Es ist hier eine Einführung notwendig, sodass diese zwei Bestimmungen besser zu verstehen sind. Wir haben uns als Zweitrat mit diesem Geschäft vor einem Jahr in der Wintersession beschäftigt. Hier geht es um die Absicht des Bundesrates, das Zivilstandsregister und das Grundbuch zu modernisieren. Bei Artikel 949b ZGB hatte der Bundesrat vorgeschlagen, dass die Grundbuchämter zur Identifizierung von Personen systematisch die AHV-Nummer verwenden. Unser Rat hat demgegenüber die Umsetzung eines sektoriellen Personenidentifikators beschlossen. Das entspricht dem Modell des Handelsregisters. Die Oberaufsichtsbehörde im Handelsregisterwesen schafft und betreibt eine zentrale Datenbank, bei der durch die kantonalen Handelsregisterbehörden die eingetragenen natürlichen Personen mit Funktion und Zeichnungsberechtigung über die Unternehmensidentifikationsnummer zugeordnet werden. Die sektorielle Nummer wird von der Oberaufsichtsbehörde generiert. Diese Lösung ist für das Grundbuch auch technisch machbar.

Die Kommission für Rechtsfragen des Nationalrates hat sich im Mai dieses Jahres dem Ständerat angeschlossen. Aber der Widerstand der Conférence latine des Chefs des Départements de justice et police richtete sich gegen eine Verwendung eines sektoriellen Identifikators und setzte eine Konsultation bei den Kantonen in Gang. Dann ist uns auch eine Expertise von Professor Basin von der ETH über die Risiken dieser beiden Varianten zur Verfügung gestellt worden. Die Kommission für Rechtsfragen des Nationalrates hat die Ergebnisse der Konsultation der Kantone zur Kenntnis genommen: Alle, mit einer Ausnahme, sind gegen die Verwendung eines sektoriellen Identifikators. Deswegen wurde während dieser Session im Nationalrat die Lösung des Bundesrates mehrheitlich unterstützt.

Gleichzeitig hat der Nationalrat das Kommissionspostulat 17.3968, "Sicherheitskonzept für Personenidentifikatoren", angenommen. Damit wird der Bundesrat beauftragt, "innerhalb der laufenden Legislatur in einem Konzept aufzuzeigen, wie den Risiken begegnet werden kann, die mit der Verwendung der dreizehnstelligen AHV-Nummer als einziger Personenidentifikationsnummer verbunden sind. Zudem ist aufzuzeigen, wie der Datenschutz bei der Verwendung von Personenidentifikationsnummern durch Kantone, Gemeinden und Dritte verbessert werden kann." So der Entscheid im Nationalrat.

Unsere Kommission hat diese Vorlage gestern beraten. Zur ersten Differenz bei Artikel 949b Absatz 1 ZGB, zur Frage, ob die AHV-Nummer als Personenidentifikator dienen soll, haben wir den Datenschutzbeauftragten angehört. Er hat die Risikoevaluation der Verwaltung - nicht des EJPD - über die systematische Verwendung der AHV-Nummer kritisiert, weil sie einfach oberflächlich sei.

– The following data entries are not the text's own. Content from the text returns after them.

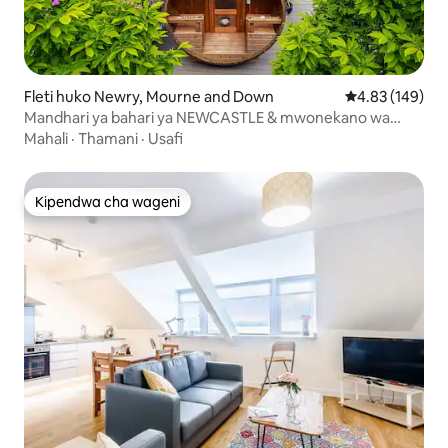
Fleti huko Newry, Mourne and Down
Ukadiriaji wa w
4.83 (149)
Mandhari ya bahari ya NEWCASTLE & mwonekano wa
nyuma wa msitu
Mahali
·
Thamani
·
Usafi
Kipendwa cha wageni
Kipendwa cha wageni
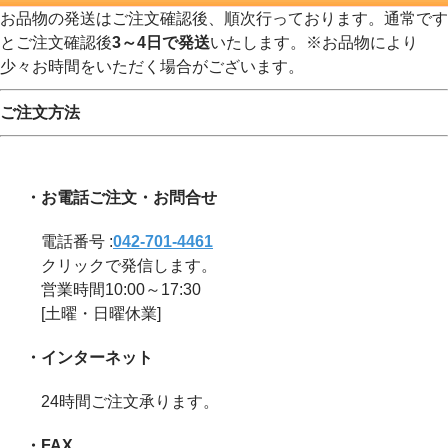
お品物の発送はご注文確認後、順次行っております。通常です
とご注文確認後
3～4日で発送
いたします。※お品物により
少々お時間をいただく場合がございます。
ご注文方法
・お電話ご注文・お問合せ
電話番号 :
042-701-4461
クリックで発信します。
営業時間10:00～17:30
[土曜・日曜休業]
・インターネット
24時間ご注文承ります。
・FAX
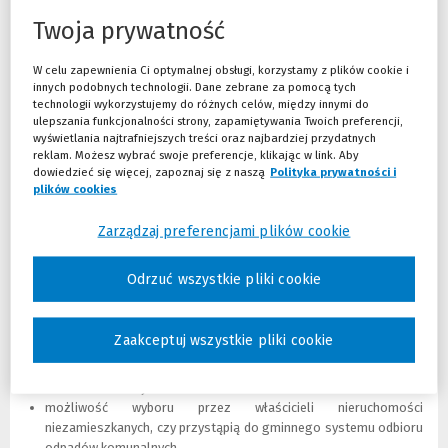
Nowelizacja ustawy śmieciowej
Twoja prywatność
Ustawa z dnia 19 lipca 2019 r. o zmianie ustawy o utrzymaniu
czystości i porządku w gminach oraz niektórych innych ustaw (Dz.U.
W celu zapewnienia Ci optymalnej obsługi, korzystamy z plików cookie i
z 2019 r., poz. 1579) wprowadziła wiele znaczących zmian w ustawie z
innych podobnych technologii. Dane zebrane za pomocą tych
dnia 13 września 1996 r. o utrzymaniu czystości i porządku w gminach
technologii wykorzystujemy do różnych celów, między innymi do
(Dz.U. z 2020 r., poz. 1439). Wśród nich można wymienić m.in.:
ulepszania funkcjonalności strony, zapamiętywania Twoich preferencji,
wyświetlania najtrafniejszych treści oraz najbardziej przydatnych
określenie w formie "widełkowej" wysokości opłaty za odbiór
reklam. Możesz wybrać swoje preferencje, klikając w link. Aby
odpadów komunalnych w przypadku braku selektywnej zbiórki- w
dowiedzieć się więcej, zapoznaj się z naszą
Polityka prywatności i
wysokości nie niższej niż dwukrotność i nie wyższej niż
plików cookies
(Nowe okno)
(Link do innej strony)
czterokrotność stawki ustalonej przez radę gminy,
wprowadzenie ulg w opłatach za odbiór odpadów dla
Zarządzaj preferencjami plików cookie
mieszkańców domów jednorodzinnych posiadających
przydomowe kompostowniki i kompostujących w nich bioodpady
Odrzuć wszystkie pliki cookie
(przy czym, jeśli wyniki kontroli wykażą brak wywiązywania się z
kompostowania bioodpadów, ulga zostanie cofnięta),
możliwość wprowadzenia przez gminy dopłaty do opłaty
Zaakceptuj wszystkie pliki cookie
śmieciowej ponoszonej przez mieszkańców - wyłącznie ze
środków pochodzących z dochodów gminy ze sprzedaży
surowców wtórnych
możliwość wyboru przez właścicieli nieruchomości
niezamieszkanych, czy przystąpią do gminnego systemu odbioru
odpadów komunalnych,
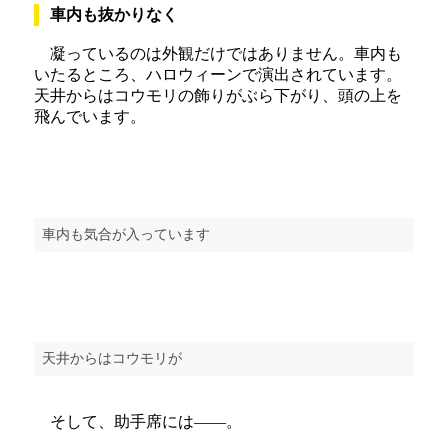
車内も抜かりなく
凝っているのは外観だけではありません。車内も
いたるところ、ハロウィーンで演出されています。
天井からはコウモリの飾りがぶら下がり、頭の上を
飛んでいます。
車内も気合が入っています
天井からはコウモリが
そして、助手席には――。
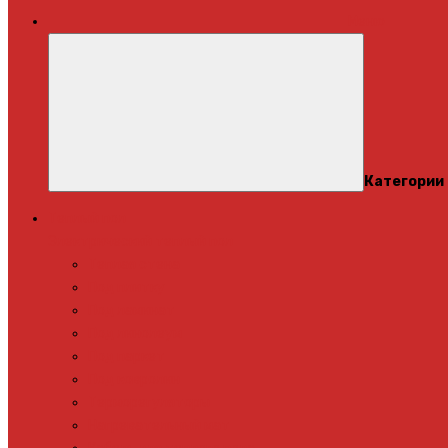
Меню
Категории
Теплый пол
Электрический теплый пол
Теплая стена
Под плитку
Под ламинат
Под линолеум
Под паркет
Под ковролин
Терморегуляторы
Нагревательный мат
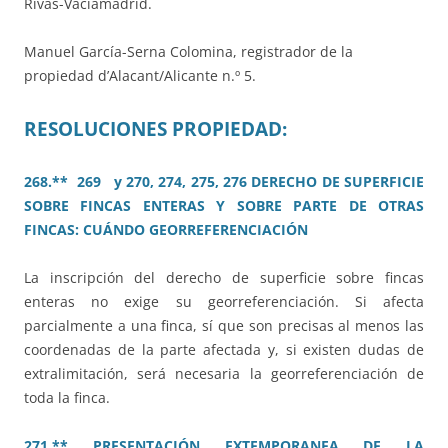
Rivas-Vaciamadrid.
Manuel García-Serna Colomina, registrador de la
propiedad d’Alacant/Alicante n.º 5.
RESOLUCIONES PROPIEDAD:
268.** 269 y 270, 274, 275, 276 DERECHO DE SUPERFICIE
SOBRE FINCAS ENTERAS Y SOBRE PARTE DE OTRAS
FINCAS: CUÁNDO GEORREFERENCIACIÓN
La inscripción del derecho de superficie sobre fincas
enteras no exige su georreferenciación. Si afecta
parcialmente a una finca, sí que son precisas al menos las
coordenadas de la parte afectada y, si existen dudas de
extralimitación, será necesaria la georreferenciación de
toda la finca.
271.** PRESENTACIÓN EXTEMPORANEA DE LA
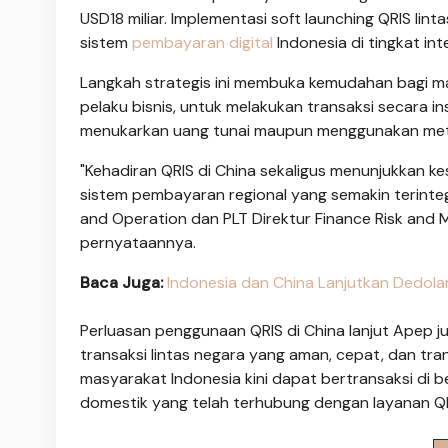
USD18 miliar. Implementasi soft launching QRIS lin
sistem
pembayaran digital
Indonesia di tingkat int
Langkah strategis ini membuka kemudahan bagi m
pelaku bisnis, untuk melakukan transaksi secara 
menukarkan uang tunai maupun menggunakan meto
"Kehadiran QRIS di China sekaligus menunjukkan ke
sistem pembayaran regional yang semakin terintegra
and Operation dan PLT Direktur Finance Risk and
pernyataannya.
Baca Juga:
Indonesia dan China Lanjutkan Dedola
Perluasan penggunaan QRIS di China lanjut Apep j
transaksi lintas negara yang aman, cepat, dan tr
masyarakat Indonesia kini dapat bertransaksi di
domestik yang telah terhubung dengan layanan QR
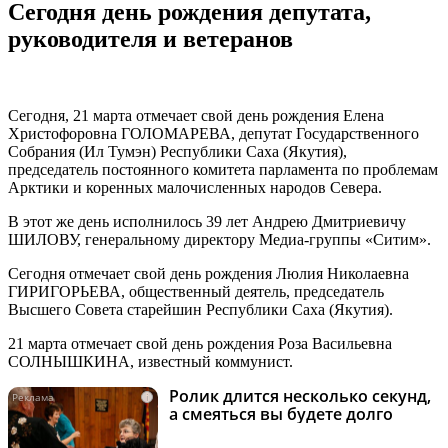
Сегодня день рождения депутата,
руководителя и ветеранов
Сегодня, 21 марта отмечает свой день рождения Елена
Христофоровна ГОЛОМАРЕВА, депутат Государственного
Собрания (Ил Тумэн) Республики Саха (Якутия),
председатель постоянного комитета парламента по проблемам
Арктики и коренных малочисленных народов Севера.
В этот же день исполнилось 39 лет Андрею Дмитриевичу
ШИЛОВУ, генеральному директору Медиа-группы «Ситим».
Сегодня отмечает свой день рождения Люлия Николаевна
ГИРИГОРЬЕВА, общественный деятель, председатель
Высшего Совета старейшин Республики Саха (Якутия).
21 марта отмечает свой день рождения Роза Васильевна
СОЛНЫШКИНА, известный коммунист.
Ролик длится несколько секунд,
i
а смеяться вы будете долго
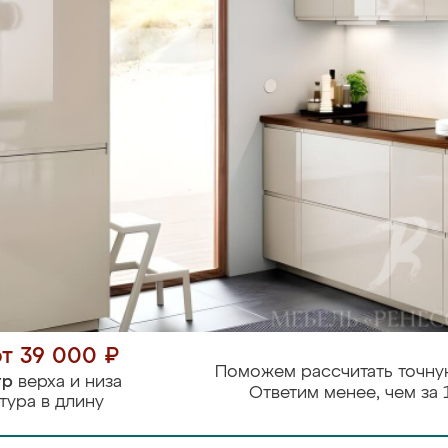
от 39 000 ₽
Поможем рассчитать точну
тр
верха и низа
Ответим менее, чем за 
тура в длину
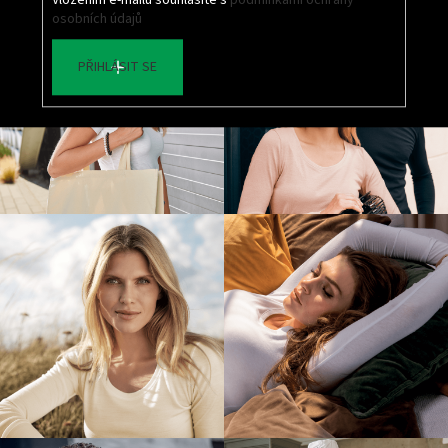
Vložením e-mailu souhlasíte s
podmínkami ochrany
osobních údajů
PŘIHLÁSIT SE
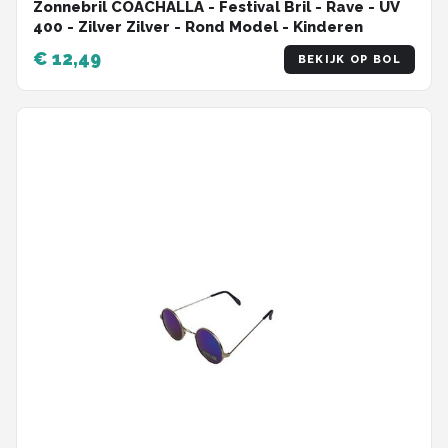
Zonnebril COACHALLA - Festival Bril - Rave - UV
400 - Zilver Zilver - Rond Model - Kinderen
€ 12,49
BEKIJK OP BOL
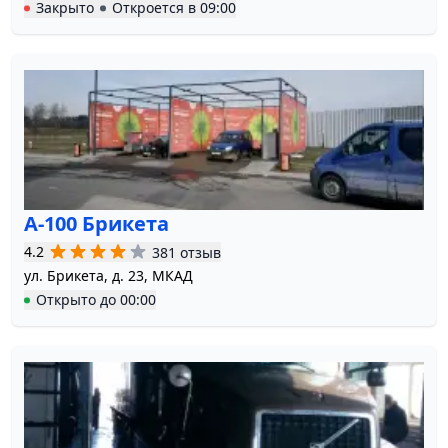
Закрыто
Откроется в
09:00
А-100 Брикета
4.2
381 отзыв
ул. Брикета, д. 23, МКАД
Открыто
до
00:00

Gestützt auf die Ergebnisse der Expertise hat er gesagt, dass die federführende Einheit der Bundesverwaltung nun zügig ein Gesamtkonzept für Identifikatoren erstellen soll. Dieses soll der Öffentlichkeit aufzeigen, wie man den in der ETH-Studie dargelegten Risiken begegnet und wo nach Sanierung der Architekturen der Einsatz von sektorenspezifischen Identifikatoren, wie sie zum Beispiel im E-Health-Bereich vorgeschrieben sind, noch nötig ist und wo nicht.

Aufgrund dieser Diskussion wurde ein Antrag eingereicht, die Vorlage zu sistieren. Wir haben das abgelehnt. Die Kommission hat mit 7 zu 4 Stimmen bei 0 Enthaltungen beschlossen, dem Nationalrat zu folgen.

Jetzt haben wir einen Minderheitsantrag Hefti vorliegen. Ich bitte aber, der Mehrheit zu folgen, sodass diese Differenz bereinigt wird.